2005年5月11日
*世界の食卓から(第44回):4年に一度の食博

 大阪で行われた「食博」に行ってきた。入場料は1800円。1号館から6号館まであり、それぞれにテーマがあった。

・ナンタ劇場
 以前、韓国旅行に行った時に、ソウルで見てきた。かなりの評判と聞き、とても楽しみにしていた。しかし、実際に見てみて、とてもあと味の悪い思いをした。確かに、リズミカルで、帽子の上に長い紐をくっつけてグルグル回す、韓国の伝統の踊りなんかもとりいれていて、良かったのかもしれない。野菜を切る技もすごかった。しかし、ゴミの量もすごかった。
 「劇」なので、話には一応内容がある。決まった時間までにお客様に料理を出す、というものだった。かなりの量のゴミを出しつつ、ほんの少しの料理が最終的に出来上がる。
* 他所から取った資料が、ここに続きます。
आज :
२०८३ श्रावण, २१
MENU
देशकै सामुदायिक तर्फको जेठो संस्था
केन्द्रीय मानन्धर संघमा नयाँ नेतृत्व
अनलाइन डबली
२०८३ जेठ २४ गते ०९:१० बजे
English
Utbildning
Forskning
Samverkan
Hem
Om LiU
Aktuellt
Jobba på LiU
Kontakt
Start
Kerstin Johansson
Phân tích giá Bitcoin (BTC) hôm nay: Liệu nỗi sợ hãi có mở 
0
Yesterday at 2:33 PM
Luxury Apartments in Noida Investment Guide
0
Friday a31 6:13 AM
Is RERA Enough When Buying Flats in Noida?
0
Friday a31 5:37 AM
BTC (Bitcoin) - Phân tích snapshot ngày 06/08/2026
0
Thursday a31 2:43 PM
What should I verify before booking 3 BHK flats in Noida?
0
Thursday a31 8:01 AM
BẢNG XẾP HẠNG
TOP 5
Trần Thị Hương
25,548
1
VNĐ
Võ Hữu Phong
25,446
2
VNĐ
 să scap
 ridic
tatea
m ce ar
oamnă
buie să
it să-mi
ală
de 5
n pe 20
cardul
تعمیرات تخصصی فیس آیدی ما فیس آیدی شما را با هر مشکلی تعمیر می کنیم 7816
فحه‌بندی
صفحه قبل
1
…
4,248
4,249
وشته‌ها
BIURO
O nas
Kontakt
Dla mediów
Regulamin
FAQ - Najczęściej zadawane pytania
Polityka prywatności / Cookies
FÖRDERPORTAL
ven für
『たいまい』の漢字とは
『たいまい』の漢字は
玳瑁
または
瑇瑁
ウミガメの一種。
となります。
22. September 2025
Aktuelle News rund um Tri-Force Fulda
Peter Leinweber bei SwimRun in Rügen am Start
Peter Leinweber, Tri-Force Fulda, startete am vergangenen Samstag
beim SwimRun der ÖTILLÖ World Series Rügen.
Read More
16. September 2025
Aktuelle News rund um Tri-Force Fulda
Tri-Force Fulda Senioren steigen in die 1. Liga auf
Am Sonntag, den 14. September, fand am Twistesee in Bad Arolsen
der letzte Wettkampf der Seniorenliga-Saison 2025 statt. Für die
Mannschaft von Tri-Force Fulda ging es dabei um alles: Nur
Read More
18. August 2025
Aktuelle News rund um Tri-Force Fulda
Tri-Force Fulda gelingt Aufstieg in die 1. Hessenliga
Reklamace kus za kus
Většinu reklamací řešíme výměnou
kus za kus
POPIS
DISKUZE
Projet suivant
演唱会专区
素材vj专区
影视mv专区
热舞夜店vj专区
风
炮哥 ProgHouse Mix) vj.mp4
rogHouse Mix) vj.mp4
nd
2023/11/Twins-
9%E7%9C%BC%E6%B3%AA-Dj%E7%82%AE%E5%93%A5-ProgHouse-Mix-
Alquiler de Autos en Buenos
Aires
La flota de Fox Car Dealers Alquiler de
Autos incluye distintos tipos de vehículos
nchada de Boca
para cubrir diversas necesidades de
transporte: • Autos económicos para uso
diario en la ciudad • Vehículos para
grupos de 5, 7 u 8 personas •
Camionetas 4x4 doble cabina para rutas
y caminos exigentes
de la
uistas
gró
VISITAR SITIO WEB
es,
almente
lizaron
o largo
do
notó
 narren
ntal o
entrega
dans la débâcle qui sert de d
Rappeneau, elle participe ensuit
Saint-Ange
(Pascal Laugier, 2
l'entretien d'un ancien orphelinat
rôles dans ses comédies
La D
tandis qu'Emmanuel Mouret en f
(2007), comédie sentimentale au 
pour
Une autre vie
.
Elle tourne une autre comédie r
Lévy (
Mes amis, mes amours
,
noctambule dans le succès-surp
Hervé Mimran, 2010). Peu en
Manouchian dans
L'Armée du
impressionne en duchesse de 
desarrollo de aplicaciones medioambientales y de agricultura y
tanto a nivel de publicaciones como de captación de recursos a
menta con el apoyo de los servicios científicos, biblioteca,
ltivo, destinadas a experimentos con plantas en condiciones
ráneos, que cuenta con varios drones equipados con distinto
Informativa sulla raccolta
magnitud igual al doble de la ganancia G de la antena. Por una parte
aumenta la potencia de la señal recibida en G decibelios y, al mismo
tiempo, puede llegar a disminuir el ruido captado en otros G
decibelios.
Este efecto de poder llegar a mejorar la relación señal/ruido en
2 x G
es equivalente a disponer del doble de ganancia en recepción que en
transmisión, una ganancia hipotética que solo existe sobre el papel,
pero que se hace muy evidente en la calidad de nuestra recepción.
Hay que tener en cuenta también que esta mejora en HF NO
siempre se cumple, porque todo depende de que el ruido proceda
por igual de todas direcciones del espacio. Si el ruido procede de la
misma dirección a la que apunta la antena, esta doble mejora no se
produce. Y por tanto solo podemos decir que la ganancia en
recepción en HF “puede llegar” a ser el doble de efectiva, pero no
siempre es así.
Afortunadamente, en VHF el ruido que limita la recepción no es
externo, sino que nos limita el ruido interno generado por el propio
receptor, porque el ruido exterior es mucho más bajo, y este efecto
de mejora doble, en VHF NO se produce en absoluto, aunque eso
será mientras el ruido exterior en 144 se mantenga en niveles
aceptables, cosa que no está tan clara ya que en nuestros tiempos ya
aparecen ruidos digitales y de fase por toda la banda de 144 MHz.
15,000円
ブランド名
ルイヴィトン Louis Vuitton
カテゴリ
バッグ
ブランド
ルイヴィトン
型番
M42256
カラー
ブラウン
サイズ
切る野菜はほとんど全て飛び散らかし、ゴミにしていく。日本人なら「もったいない」と感じると思うのだが、「お客様が来られたら、お客さんが残すほどの大量の料理を出すのが礼儀」という国では、なんとも思わないのだろうか。

・1号館:ナンタ劇場
 上記の劇場を食博で見ることが出来たらしい。1日3回しか上映されない上に、ものすごい人だったので、もちろん私は1号館でナンタ劇場を見ることはできなかった。「スペシャルバージョン」となっていたので、韓国で見たのとは内容が違ったのかもしれない。見られた方は是非、感想をお聞かせ下さい。
 
・2号館:「味の旅」テーマ館
 100円でアジアの麺が食べられる、ということで行ってみた。夜店のカキ氷の入れ物に入って100円。安いのかどうなのかよくわからない。しかも、すごい行列!結局、食べる気がおこらず、日清の「インスタントラーメンの歴史」を見ただけでした。

・3号館:世界の味覚館
 ドイツのビアホールが再現され、生演奏が行われていた。しかし、これまた行列。ビアホールなので、飲んでいる人がそんなにすぐに立ち上がるわけはなく、あまりの人ゴミにすぐに出てしまった。ワインの試飲なんてものあったが、ソムリエがつきっきりで説明してくださるので、それはそれで面倒くさい。(ソムリエの方、申し訳ございません)

・4号館:快適食創造館
 これははっきりいって、見本市。なぜ、わざわざお金を払って見本市を見なくてはならないのか・・・。

・5号館:「宴」テーマ館
 この博覧会はこの館だけでよかったと言っても過言ではない。素晴らしい和菓子、洋菓子が展示されていた。特に和菓子。言葉では言い表しようのないものばかりだった。同じ「色粉」を使うのでも、なぜ日本人の色彩感覚はこれほど優しいのかと、感動してしまった。
 和食、中華、洋食の盛付けも展示されていた。中華、洋食、とは言っても完全に日本人の感覚で彩られていた。しかし、あれだけの料理をどうやって、腐らないように何日も綺麗な状態で保存しているのか、不思議だった。
 さらに、テーブルコーディネートも展示されていた。一緒に行った父は「不思議やな。実際の料理を見るより、こっちの方が『食べたい』って気がする」と言っていた。まさに、そのとおりで、様々な場面を想像させる雰囲気、食器、カラーで展示されていた。
 ちなみに、この館の中央に目玉である「世界最大級の陶磁器「宴の塔」があった。「1800円も入場料を取るのに、ボランティアで人を使うのはナゼ?」と以前、関係者に聞いた所、「展示物にお金がかかるから。特に『宴の塔』なんかは、とても高価なものですので。」とのことだった。どんなに素晴らしい物かと期待していたのに、「なーんだ」で終ってしまった。

・6号館:日本の味覚館
 皆さんは大阪梅田の地下にある、阪神でパート経営の全国のお土産屋さんを御存知だろうか。あそこに行けば、いつでも全国どこのおみやげでも手に入る。それが大きくなっただけ、というものがここだった。しかも、特に安い物が手に入るわけでもない。物産展に入場料を払って入ったようなものだ。

 この私の説明で「食博」に行けなかった方もだいたい想像がついただろうか。4年後の「食博」に行くかどうかは、御自身で御検討下さい。